Early Friday morning, the Senate could only find 52 votes to challenge Russ Feingold’s (D-Wis.) threatened filibuster of the renewal of the USA PATRIOT Act. So it looks like we’re having a filibuster.
Under Senate rules, 60 votes are needed to end a filibuster, a process called cloture.
Sen. Bill Frist (R-Tenn.) who has been lobbying hard to get the Patriot Act renewed in any way, shape or form, changed his vote at the last minute, so he would be able to call for a new vote later.
[Frist] He immediately objected to an offer of a short term extension from Democrats, saying the House won’t approve it and the president won’t sign it.
“We have more to fear from terrorism than we do from this Patriot Act,” Frist warned.
If the Patriot Act provisions expire, Republicans say they will place the blame on Democrats in next year’s midterm elections. “In the war on terror, we cannot afford to be without these vital tools for a single moment,” White House press secretary Scott McClellan said. “The time for Democrats to stop standing in the way has come.”
But the Patriot Act’s critics got a boost from a New York Times report saying Bush authorized the National Security Agency to monitor the international phone calls and international e-mails of hundreds — perhaps thousands — of people inside the United States. Previously, the NSA typically limited its domestic surveillance to foreign embassies and missions and obtained court orders for such investigations.
“I don’t want to hear again from the attorney general or anyone on this floor that this government has shown it can be trusted to use the power we give it with restraint and care,” said Feingold, the only senator to vote against the Patriot Act in 2001.
“It is time to have some checks and balances in this country,” shouted Sen.
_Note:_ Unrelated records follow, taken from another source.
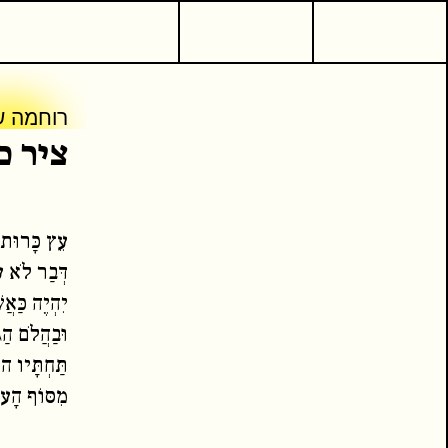
או
רוחמה ש
ציר כ
עֵץ כָּרוּת
דְּבַר לֹא ע
יִהְיֶה כַּאֲ
וּבַהֲלֹם הַגּ
המשך קריאה
כ
תַּחְתָּיו הו
מִסּוֹף הָעו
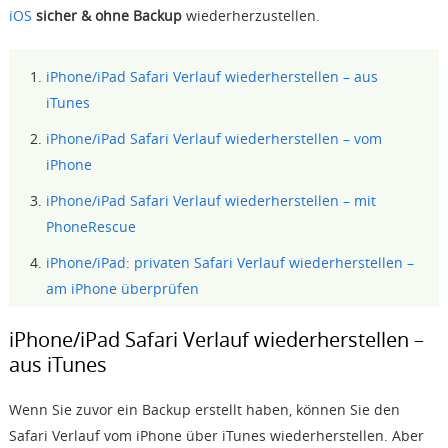
iOS
sicher & ohne Backup
wiederherzustellen.
iPhone/iPad Safari Verlauf wiederherstellen – aus
iTunes
iPhone/iPad Safari Verlauf wiederherstellen – vom
iPhone
iPhone/iPad Safari Verlauf wiederherstellen – mit
PhoneRescue
iPhone/iPad: privaten Safari Verlauf wiederherstellen –
am iPhone überprüfen
iPhone/iPad Safari Verlauf wiederherstellen –
aus iTunes
Wenn Sie zuvor ein Backup erstellt haben, können Sie den
Safari Verlauf vom iPhone über iTunes wiederherstellen. Aber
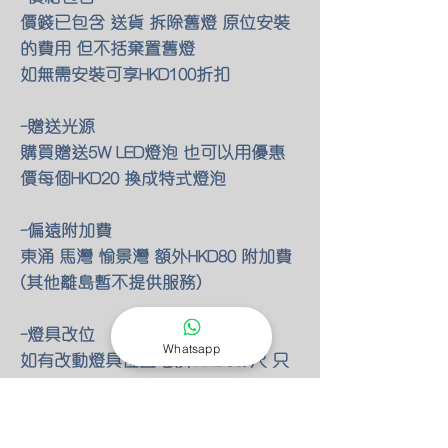
價錢已包含 送貨 拆除舊燈 原位安裝
的費用 但不括棄置舊燈
如無需安裝可享HKD100折扣
-贈送光源
購買贈送5W LED燈泡 也可以用優惠
價每個HKD20 換成特式燈泡
-偏遠附加費
東涌 馬灣 愉景灣 額外HKD80 附加費
(其他離島暫不提供服務)
-燈具改位
Whatsapp
如有改動燈具位置 額外HKD30/尺 只
限明線
-零件保養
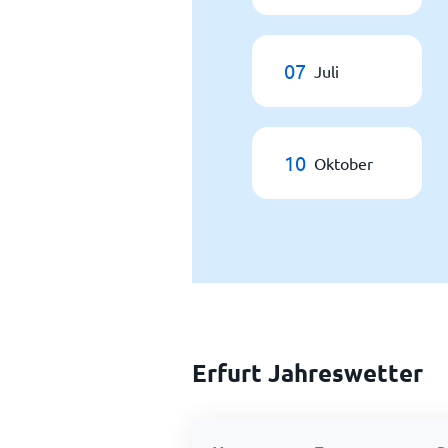
07
Juli
10
Oktober
Erfurt Jahreswetter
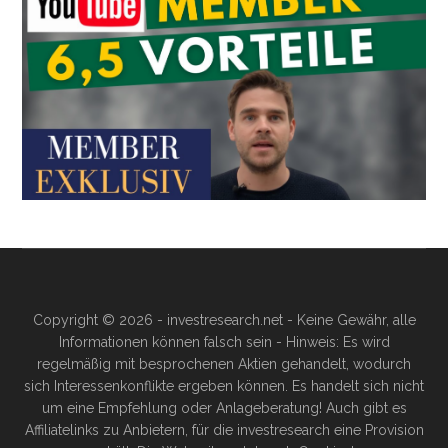
Copyright © 2026 - investresearch.net - Keine Gewähr, alle
Informationen können falsch sein - Hinweis: Es wird
regelmäßig mit besprochenen Aktien gehandelt, wodurch
sich Interessenkonflikte ergeben können. Es handelt sich nicht
um eine Empfehlung oder Anlageberatung! Auch gibt es
Affiliatelinks zu Anbietern, für die investresearch eine Provision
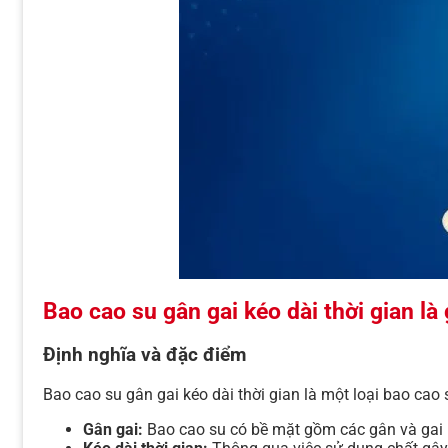
Bao cao su gân gai kéo dài thời gian là 
Định nghĩa và đặc điểm
Bao cao su gân gai kéo dài thời gian là một loại bao cao s
Gân gai:
Bao cao su có bề mặt gồm các gân và gai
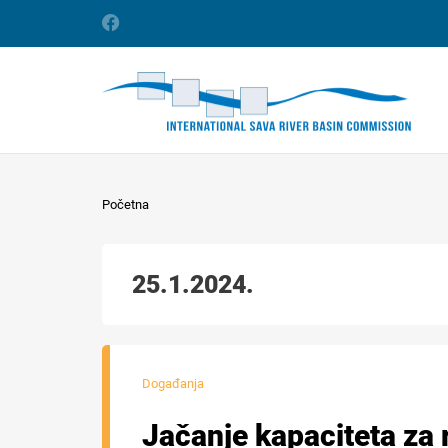
Početna
25.1.2024.
Događanja
Jačanje kapaciteta za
Patrick Leahy, (D-Vt.) ranking Democrat on the Judiciary Committee. “We are more American for doing that.” — Associated Press
The Washington Post has the record of which Democrats voted to end the filibuster, and which Republicans voted for sleeping on cots all weekend.
We do not need the government to spy on innocent Americans to win the war on terror. Indeed, that spying will cause Americans to live in fear — of their government. And that’s the worst terrorism of all.